Firestore Backups the easy way with Cloud Workflows

Márton Kodok
Feb 15 · 7 min read

Backup every night your Firestore collections to secure Cloud Storage the easy way with Cloud Workflows, you don’t need to be a developer to setup the steps.

Firestore Backups the easy way with Cloud Workflows
Firestore Backups the easy way with Cloud Workflows
Firestore Backups the easy way with Cloud Workflows

Database Backups! We know how important they are, a wrong click and someone could delete your collection or the entire database. In the case of a Disaster Recovery Plan is activated you need to have your backups to resume business operation.

Let’s make sure your Firestore/Datastore collections backup every night to secure storage.

Introduction

In this article, we are going to orchestrate the automated backups via Cloud Workflows, we will store the exports in Cloud Storage, and we will trigger the workflow with Cloud Scheduler. These steps are fully managed and serverless, easy to setup by non-developers as well. Your project must have billing enabled.

Steps

  1. Create the Cloud Workflow definition to execute Firestore export API call
  2. Setup IAM permissions to execute the Workflow
  3. Setup the nightly invocation via Cloud Scheduler
  4. Run the scheduler to see the action.

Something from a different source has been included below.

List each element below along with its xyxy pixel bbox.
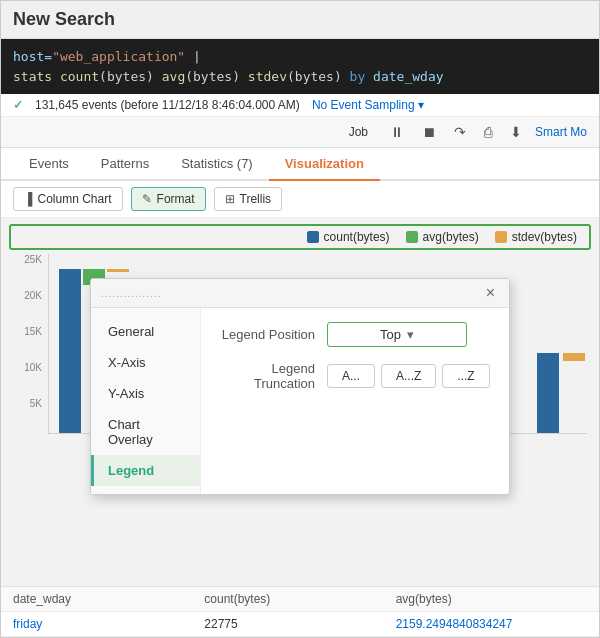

You don’t need to be a developer to set up the steps.

Step 1: Create a Cloud Storage bucket

To create a bucket go to Cloud Console, and locate Cloud Storage dashboard. To create a bucket you need to:

  • Name your bucket: eg: projectname_bucket_for_backups
  • Choose where to store your data: Multi-region
  • Choose a default storage class: Standard
  • Choose how to control access to objects: Uniform
  • Advanced settings: Set a retention policy
  • Retain objects for 1 month.

Now that we have a bucket, the most important thing to understand is the last step.

We have set a retention policy to specify the minimum duration that this bucket’s objects must be protected from deletion or modification after they’re uploaded for 1 month. Having this option if an account like ours or other developers are compromised and the hackers want to wipe out the backups, they won’t be able to do so, as we have set them to be retained for 1 month. So there is a good chance that even if we are on a holiday or offline trip, if our project is hacked, in 30 days you are noticing it, and you have access to your backups.

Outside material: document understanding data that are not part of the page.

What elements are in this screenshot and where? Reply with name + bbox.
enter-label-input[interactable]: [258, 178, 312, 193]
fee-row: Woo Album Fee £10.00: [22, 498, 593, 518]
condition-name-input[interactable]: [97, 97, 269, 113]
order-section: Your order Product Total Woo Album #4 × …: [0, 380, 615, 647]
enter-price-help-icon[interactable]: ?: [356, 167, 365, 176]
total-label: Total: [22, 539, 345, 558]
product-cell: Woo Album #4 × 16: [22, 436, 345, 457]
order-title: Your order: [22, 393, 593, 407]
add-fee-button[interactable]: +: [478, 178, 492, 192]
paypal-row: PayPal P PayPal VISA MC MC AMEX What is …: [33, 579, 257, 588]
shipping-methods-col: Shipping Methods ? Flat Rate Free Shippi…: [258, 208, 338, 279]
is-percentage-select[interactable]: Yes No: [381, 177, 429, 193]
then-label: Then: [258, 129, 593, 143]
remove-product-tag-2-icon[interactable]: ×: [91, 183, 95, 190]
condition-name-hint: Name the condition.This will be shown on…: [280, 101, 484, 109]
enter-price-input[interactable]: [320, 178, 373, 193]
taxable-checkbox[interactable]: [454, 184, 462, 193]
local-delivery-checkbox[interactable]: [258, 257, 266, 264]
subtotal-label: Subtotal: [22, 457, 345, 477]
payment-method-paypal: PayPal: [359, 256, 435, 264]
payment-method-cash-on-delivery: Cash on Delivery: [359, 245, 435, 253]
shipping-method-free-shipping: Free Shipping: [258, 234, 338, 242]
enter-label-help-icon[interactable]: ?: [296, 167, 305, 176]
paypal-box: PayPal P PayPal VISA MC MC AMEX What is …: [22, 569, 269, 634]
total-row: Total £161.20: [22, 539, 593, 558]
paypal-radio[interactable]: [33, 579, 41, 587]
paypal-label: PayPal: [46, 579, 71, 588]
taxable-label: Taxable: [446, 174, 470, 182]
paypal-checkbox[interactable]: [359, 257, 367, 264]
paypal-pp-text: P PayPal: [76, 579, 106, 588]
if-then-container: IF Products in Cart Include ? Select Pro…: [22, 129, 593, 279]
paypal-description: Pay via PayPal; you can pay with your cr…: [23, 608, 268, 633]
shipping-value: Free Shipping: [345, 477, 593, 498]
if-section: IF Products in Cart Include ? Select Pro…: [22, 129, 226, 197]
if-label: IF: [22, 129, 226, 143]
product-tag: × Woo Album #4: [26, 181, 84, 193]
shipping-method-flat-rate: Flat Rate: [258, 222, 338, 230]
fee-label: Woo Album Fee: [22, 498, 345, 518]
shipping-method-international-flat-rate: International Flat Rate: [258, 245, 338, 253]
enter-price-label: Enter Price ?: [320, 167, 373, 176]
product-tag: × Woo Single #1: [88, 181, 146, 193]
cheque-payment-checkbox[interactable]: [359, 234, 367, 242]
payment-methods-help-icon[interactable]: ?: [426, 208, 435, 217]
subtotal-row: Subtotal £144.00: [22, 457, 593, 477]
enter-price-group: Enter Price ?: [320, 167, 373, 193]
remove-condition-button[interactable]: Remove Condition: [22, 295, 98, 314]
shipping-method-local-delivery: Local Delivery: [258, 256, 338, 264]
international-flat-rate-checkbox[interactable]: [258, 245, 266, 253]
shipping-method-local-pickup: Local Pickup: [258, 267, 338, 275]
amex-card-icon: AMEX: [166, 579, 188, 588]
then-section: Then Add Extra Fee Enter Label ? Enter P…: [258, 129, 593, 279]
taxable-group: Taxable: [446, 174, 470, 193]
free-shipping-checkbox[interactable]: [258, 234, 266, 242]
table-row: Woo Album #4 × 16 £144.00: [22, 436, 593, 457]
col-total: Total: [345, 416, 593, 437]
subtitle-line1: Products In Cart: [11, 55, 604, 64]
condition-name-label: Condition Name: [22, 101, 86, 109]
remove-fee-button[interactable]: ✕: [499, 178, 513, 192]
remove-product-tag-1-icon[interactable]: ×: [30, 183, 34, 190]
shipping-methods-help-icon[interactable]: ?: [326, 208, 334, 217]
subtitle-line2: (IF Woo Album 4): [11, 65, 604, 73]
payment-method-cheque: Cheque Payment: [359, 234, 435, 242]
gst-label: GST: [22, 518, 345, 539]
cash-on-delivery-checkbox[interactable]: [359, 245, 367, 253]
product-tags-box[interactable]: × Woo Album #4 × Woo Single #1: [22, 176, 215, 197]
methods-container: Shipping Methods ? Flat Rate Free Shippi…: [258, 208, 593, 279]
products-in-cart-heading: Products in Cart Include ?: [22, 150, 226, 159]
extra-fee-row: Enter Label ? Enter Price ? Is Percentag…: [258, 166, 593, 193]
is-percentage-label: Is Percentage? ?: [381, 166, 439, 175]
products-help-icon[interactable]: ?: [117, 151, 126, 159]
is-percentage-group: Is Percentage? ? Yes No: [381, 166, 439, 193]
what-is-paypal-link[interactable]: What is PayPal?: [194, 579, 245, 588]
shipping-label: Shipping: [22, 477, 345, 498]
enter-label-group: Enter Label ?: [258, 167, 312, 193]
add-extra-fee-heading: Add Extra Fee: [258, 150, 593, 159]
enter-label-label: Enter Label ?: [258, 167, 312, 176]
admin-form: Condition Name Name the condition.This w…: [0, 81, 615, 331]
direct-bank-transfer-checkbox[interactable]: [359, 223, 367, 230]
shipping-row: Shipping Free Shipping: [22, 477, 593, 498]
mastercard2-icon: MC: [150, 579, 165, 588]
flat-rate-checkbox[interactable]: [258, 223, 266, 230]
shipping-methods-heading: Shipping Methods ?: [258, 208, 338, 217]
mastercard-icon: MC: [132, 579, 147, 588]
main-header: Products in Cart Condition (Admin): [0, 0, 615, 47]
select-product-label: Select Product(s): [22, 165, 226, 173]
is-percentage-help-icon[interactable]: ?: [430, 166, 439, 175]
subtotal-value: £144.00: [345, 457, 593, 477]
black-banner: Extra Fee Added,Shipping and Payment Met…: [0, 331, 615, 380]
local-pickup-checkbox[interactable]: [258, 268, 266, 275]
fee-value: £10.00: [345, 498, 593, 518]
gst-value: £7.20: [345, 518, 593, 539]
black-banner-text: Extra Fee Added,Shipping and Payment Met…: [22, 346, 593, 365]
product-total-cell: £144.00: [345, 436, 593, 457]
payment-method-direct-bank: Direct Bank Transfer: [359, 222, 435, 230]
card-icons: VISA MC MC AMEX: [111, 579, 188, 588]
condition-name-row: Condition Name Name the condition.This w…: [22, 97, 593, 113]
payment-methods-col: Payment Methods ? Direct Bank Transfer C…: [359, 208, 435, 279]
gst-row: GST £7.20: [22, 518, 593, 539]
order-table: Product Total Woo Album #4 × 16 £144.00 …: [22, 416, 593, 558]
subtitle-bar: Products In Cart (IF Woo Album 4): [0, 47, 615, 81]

On top of the minimum setup, you could setup Lifecycle rules, like

  • Set to Coldline 7+ days since object was updated
  • Delete object 365+ days since object was updated

Remember your bucket name for later use - you need to add the gs:// prefix in order to be a path example: gs://projectname_bucket_for_backups

Step 2: Create the Cloud Workflow definition to execute Firestore export API call

What is Cloud Workflows?

  • Cloud Workflows lets you define pipelines and orchestrate steps using HTTP based services
  • Integrate any Google Cloud API, SaaS API, or private APIs
  • Out of the box authentication support for Google Cloud products
  • Fully managed service — requires no infrastructure or capacity planning
  • Serverless with Pay-per-use pricing model
  • Declarative workflow language using YAML syntax

Cloud Workflows to execute Firestore exports/backups:

As you see in this firestoreExportDatabase.yaml file, we have an initialize step, where we have the project automatically read from the environment, the Firestore database id (default) and the firestoreBackupBucket where exports/backups will be written.

Note: Right now Firestore users cannot generate their own databaseIds, so the default database is currently the glaringly literal string: (default), and yes, you have to include the parentheses.

You need to edit the sample to have your own Storage Bucket path added to this snippet. The rest of the YAML script doesn’t need any modification. So edit line 5, and you are good to go.

To define a workflow go to Cloud Workflows page.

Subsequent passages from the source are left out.